LeBron James says yes, and it starts with not giving the three-time scoring champion open looks.
Durant was left unguarded several times and he didn't miss the open 3-pointers and jumpers.
James says those shots have to go, though Thunder opponents have been trying to do that since Durant hit the game-winner against Dallas in Game 1 of the first round. Durant also scored 16 straight points -- and 18 overall in the fourth quarter -- to help the Thunder tie the West finals at two games apiece.
IS LeBRON TRYING TOO HARD TO CLOSE?
James scored an NBA Finals career-high 30 points, seven in the fourth quarter, but that wasn't enough for Miami and it won't be enough to squelch the "closer" questions.

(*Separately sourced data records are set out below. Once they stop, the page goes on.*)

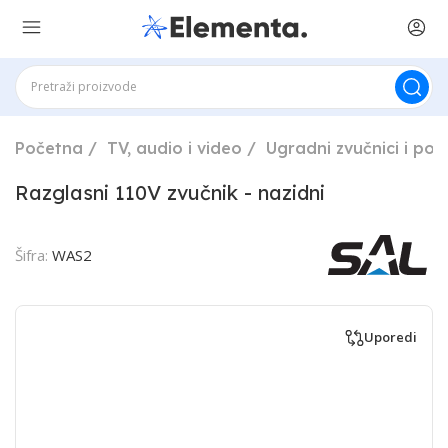
Početna
TV, audio i video
Ugradni zvučnici i poj
Razglasni 110V zvučnik - nazidni
Šifra:
WAS2
Uporedi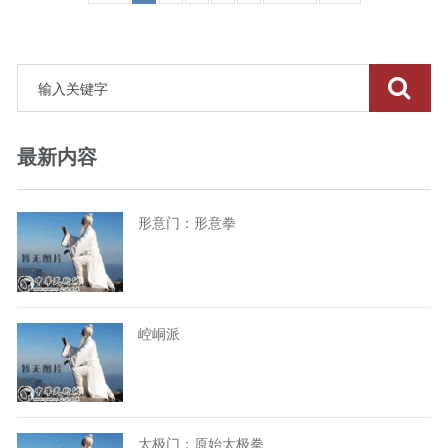
最新内容
形意门：形意拳
崆峒派
太极门：原始太极拳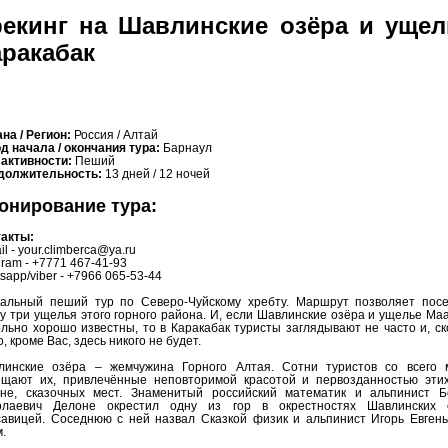
рекинг на Шавлинские озёра и ущел
аракабак
на / Регион:
Россия / Алтай
д начала / окончания тура:
Барнаул
 активности:
Пеший
должительность:
13 дней / 12 ночей
онирование тура:
такты:
il - your.climberca@ya.ru
gram - +7771 467-41-93
sapp/viber - +7966 065-53-44
кальный пеший тур по Северо-Чуйскому хребту. Маршрут позволяет посе
у три ущелья этого горного района. И, если Шавлинские озёра и ущелье М
льно хорошо известны, то в Каракабак туристы заглядывают не часто и, с
о, кроме Вас, здесь никого не будет.
линские озёра – жемчужина Горного Алтая. Сотни туристов со всего 
ещают их, привлечённые неповторимой красотой и первозданностью этих
ине, сказочных мест. Знаменитый российский математик и альпинист Б
олаевич Делоне окрестил одну из гор в окрестностях Шавлинских 
савицей. Соседнюю с ней назвал Сказкой физик и альпинист Игорь Евгень
.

Kevin Durant outscored him by 10 -- the same margin the Thunder had on the Heat -- in the fourth quarter of Game 1, which will only fuel the fire. Durant made six of 10 shots and scored 17 points in the final stanza, continuing to cement himself as the best closer in the game. James was only 2 for 6 with one assist, opening himself up to more scrutiny after he did close out Boston in the East finals.
James had been the game's dominant player through three quarters but will have to find a way to be more productive against Oklahoma City defensive whiz Thabo Sefolosha, who guarded him in the fourth.
SHOULD THE THUNDER PLAY SMALL MORE?
As it has done through most of the playoffs, Oklahoma City's smaller lineup made a difference and coach Scott Brooks won't hesitate to go back to it.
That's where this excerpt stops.